- DATA SHOWN:
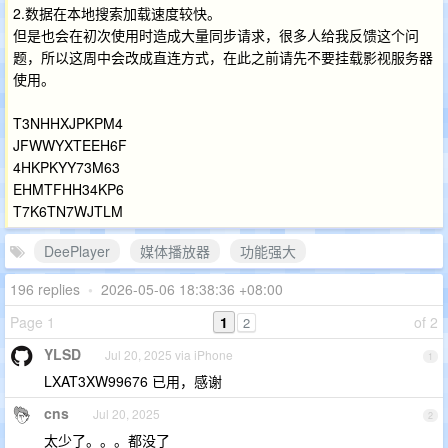
2.数据在本地搜索加载速度较快。
但是也会在初次使用时造成大量同步请求，很多人给我反馈这个问
题，所以这周中会改成直连方式，在此之前请先不要挂载影视服务器
使用。
T3NHHXJPKPM4
JFWWYXTEEH6F
4HKPKYY73M63
EHMTFHH34KP6
T7K6TN7WJTLM
DeePlayer
媒体播放器
功能强大
196 replies
•
2026-05-06 18:38:36 +08:00
Page 1
1
of 2
2
YLSD
Jul 20, 2025 via iPhone
1
LXAT3XW99676 已用，感谢
cns
Jul 20, 2025
2
太少了。。。都没了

- AIM OF THE TASK: Write out the records word for word. Pictures stay out.

- RESULT FOR THIS TASK:
2.数据在本地搜索加载速度较快。
但是也会在初次使用时造成大量同步请求，很多人给我反馈这个问
题，所以这周中会改成直连方式，在此之前请先不要挂载影视服务器
使用。
T3NHHXJPKPM4
JFWWYXTEEH6F
4HKPKYY73M63
EHMTFHH34KP6
T7K6TN7WJTLM
DeePlayer
媒体播放器
功能强大
196 replies
•
2026-05-06 18:38:36 +08:00
Page 1
1
of 2
2
YLSD
Jul 20, 2025 via iPhone
1
LXAT3XW99676 已用，感谢
cns
Jul 20, 2025
2
太少了。。。都没了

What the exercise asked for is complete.